### [Problem description]
Search the records for the string "בשעה", and show each line where it appears.

[Data for review — start]

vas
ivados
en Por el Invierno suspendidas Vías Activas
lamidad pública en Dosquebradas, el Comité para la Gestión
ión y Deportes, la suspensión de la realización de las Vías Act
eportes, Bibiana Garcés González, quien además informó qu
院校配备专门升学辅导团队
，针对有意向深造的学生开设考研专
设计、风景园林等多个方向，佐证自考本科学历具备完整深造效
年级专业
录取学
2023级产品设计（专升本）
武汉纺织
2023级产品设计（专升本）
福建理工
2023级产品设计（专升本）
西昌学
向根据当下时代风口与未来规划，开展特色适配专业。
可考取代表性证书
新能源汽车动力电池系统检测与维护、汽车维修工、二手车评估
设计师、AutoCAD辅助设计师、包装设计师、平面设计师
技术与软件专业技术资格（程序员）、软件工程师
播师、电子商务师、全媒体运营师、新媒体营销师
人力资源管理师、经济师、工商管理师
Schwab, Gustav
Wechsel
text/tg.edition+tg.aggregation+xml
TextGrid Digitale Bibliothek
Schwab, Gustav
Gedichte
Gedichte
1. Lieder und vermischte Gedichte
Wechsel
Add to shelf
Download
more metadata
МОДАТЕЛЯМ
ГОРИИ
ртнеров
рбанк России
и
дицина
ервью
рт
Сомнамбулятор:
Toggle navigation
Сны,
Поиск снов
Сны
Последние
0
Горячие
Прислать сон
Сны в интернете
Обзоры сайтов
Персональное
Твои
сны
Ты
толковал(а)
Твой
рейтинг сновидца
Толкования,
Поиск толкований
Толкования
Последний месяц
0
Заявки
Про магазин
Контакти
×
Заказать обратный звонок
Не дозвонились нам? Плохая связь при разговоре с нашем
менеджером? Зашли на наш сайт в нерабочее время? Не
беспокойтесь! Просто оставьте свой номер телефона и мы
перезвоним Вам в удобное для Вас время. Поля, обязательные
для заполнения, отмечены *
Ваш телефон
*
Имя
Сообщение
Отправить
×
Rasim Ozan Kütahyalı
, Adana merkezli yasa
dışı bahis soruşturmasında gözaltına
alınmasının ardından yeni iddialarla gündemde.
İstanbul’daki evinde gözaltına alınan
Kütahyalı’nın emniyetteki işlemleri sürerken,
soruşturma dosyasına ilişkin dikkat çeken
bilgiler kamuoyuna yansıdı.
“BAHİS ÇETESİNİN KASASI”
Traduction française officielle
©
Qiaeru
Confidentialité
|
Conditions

[Data for review — finish]
[Data for review — start]

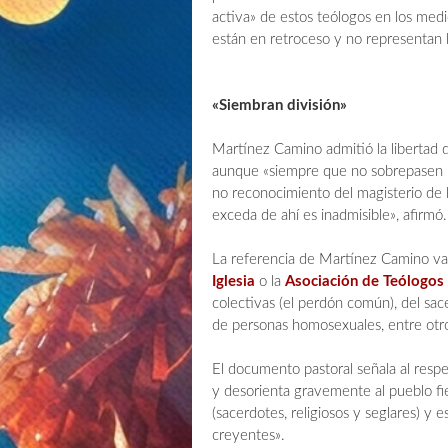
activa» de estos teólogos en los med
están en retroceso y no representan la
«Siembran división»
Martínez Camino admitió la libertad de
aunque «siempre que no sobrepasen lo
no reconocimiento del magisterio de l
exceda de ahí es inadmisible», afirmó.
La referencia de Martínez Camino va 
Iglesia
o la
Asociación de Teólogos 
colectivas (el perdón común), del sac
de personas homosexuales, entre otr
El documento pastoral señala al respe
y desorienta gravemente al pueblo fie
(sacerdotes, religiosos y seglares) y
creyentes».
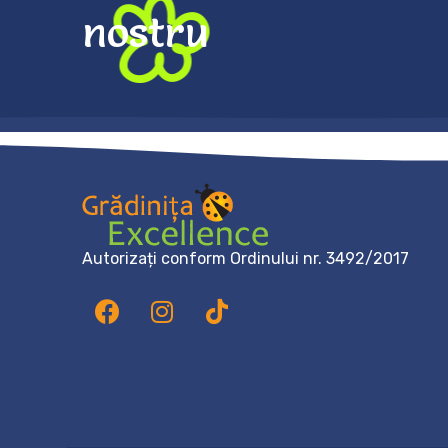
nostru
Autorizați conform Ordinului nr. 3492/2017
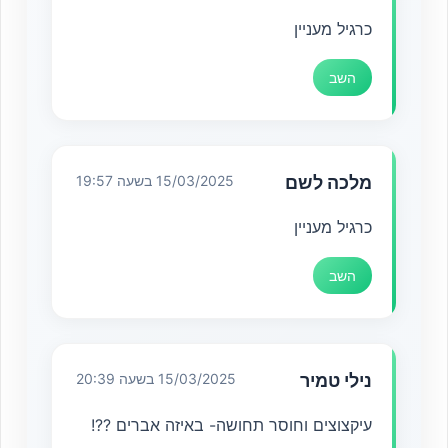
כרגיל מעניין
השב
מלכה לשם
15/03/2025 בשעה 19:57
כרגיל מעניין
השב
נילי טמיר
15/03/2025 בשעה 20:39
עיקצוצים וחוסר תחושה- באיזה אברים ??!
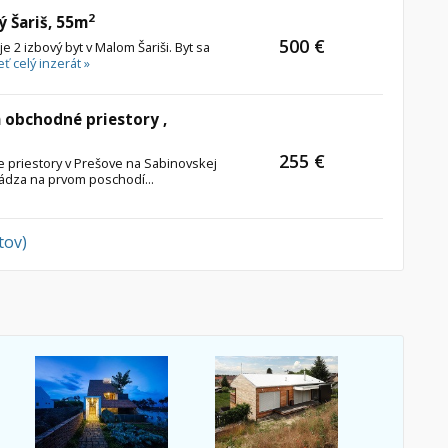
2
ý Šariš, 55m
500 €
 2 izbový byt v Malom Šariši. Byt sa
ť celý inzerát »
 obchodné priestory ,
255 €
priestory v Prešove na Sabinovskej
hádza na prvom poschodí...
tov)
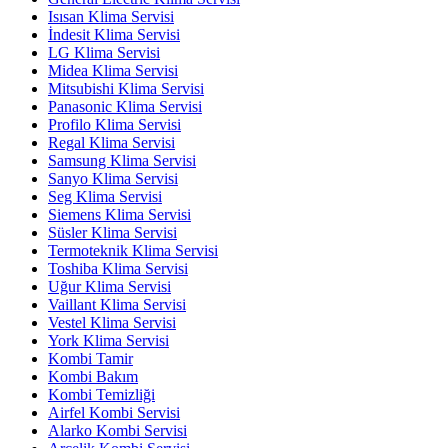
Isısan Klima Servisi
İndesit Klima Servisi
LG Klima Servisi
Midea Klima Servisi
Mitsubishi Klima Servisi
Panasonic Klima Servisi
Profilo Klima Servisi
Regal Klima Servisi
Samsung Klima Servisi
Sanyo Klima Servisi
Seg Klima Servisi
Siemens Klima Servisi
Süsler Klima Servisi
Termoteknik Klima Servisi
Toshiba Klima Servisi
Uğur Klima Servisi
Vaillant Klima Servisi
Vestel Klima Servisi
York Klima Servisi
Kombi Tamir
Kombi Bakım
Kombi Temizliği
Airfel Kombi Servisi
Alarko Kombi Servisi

[Data for review — finish]

### [Written solution]
15/03/2025 בשעה 19:57
15/03/2025 בשעה 20:39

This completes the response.